╭──
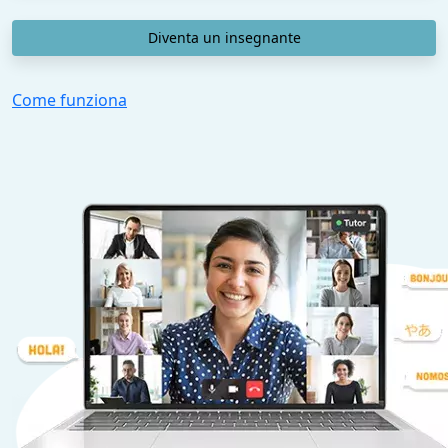
Diventa un insegnante
Come funziona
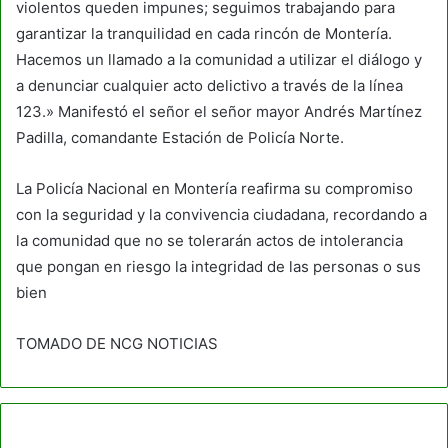
violentos queden impunes; seguimos trabajando para
garantizar la tranquilidad en cada rincón de Montería.
Hacemos un llamado a la comunidad a utilizar el diálogo y
a denunciar cualquier acto delictivo a través de la línea
123.» Manifestó el señor el señor mayor Andrés Martínez
Padilla, comandante Estación de Policía Norte.
La Policía Nacional en Montería reafirma su compromiso
con la seguridad y la convivencia ciudadana, recordando a
la comunidad que no se tolerarán actos de intolerancia
que pongan en riesgo la integridad de las personas o sus
bien
TOMADO DE NCG NOTICIAS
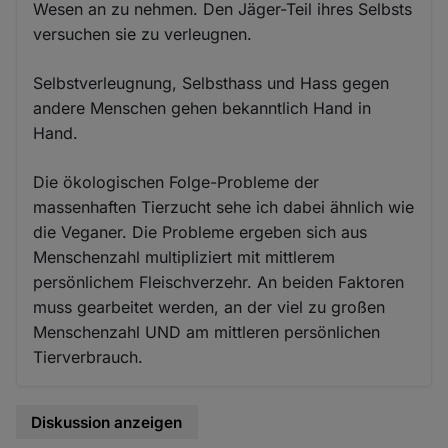
Wesen an zu nehmen. Den Jäger-Teil ihres Selbsts
versuchen sie zu verleugnen.
Selbstverleugnung, Selbsthass und Hass gegen
andere Menschen gehen bekanntlich Hand in
Hand.
Die ökologischen Folge-Probleme der
massenhaften Tierzucht sehe ich dabei ähnlich wie
die Veganer. Die Probleme ergeben sich aus
Menschenzahl multipliziert mit mittlerem
persönlichem Fleischverzehr. An beiden Faktoren
muss gearbeitet werden, an der viel zu großen
Menschenzahl UND am mittleren persönlichen
Tierverbrauch.
Diskussion anzeigen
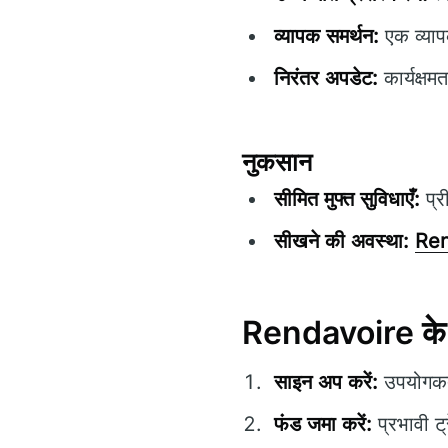
व्यापक समर्थन:
एक व्याप
निरंतर अपडेट:
कार्यक्षम
नुकसान
सीमित मुफ्त सुविधाएँ:
प्र
सीखने की अवस्था:
Ren
Rendavoire के स
साइन अप करें:
उपयोगकर्त
फंड जमा करें:
प्रभावी ट्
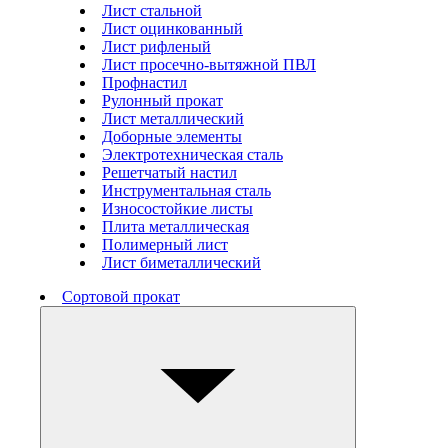
Лист стальной
Лист оцинкованный
Лист рифленый
Лист просечно-вытяжной ПВЛ
Профнастил
Рулонный прокат
Лист металлический
Доборные элементы
Электротехническая сталь
Решетчатый настил
Инструментальная сталь
Износостойкие листы
Плита металлическая
Полимерный лист
Лист биметаллический
Сортовой прокат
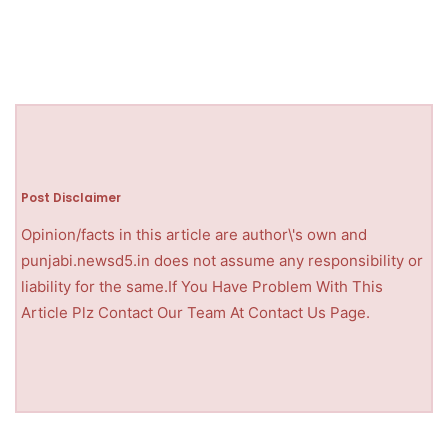
Post Disclaimer
Opinion/facts in this article are author\'s own and
punjabi.newsd5.in does not assume any responsibility or
liability for the same.If You Have Problem With This
Article Plz Contact Our Team At Contact Us Page.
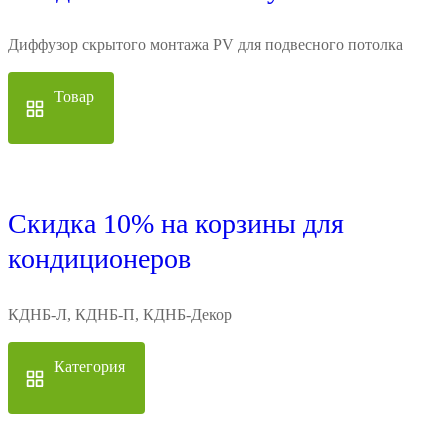
Диффузор скрытого монтажа PV для подвесного потолка
Товар
Скидка 10% на корзины для
кондиционеров
КДНБ-Л, КДНБ-П, КДНБ-Декор
Категория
╰──
**Directions**
Go through the records above and copy every line holding the word "Montería".

**Answer section**
garantizar la tranquilidad en cada rincón de Montería.
La Policía Nacional en Montería reafirma su compromiso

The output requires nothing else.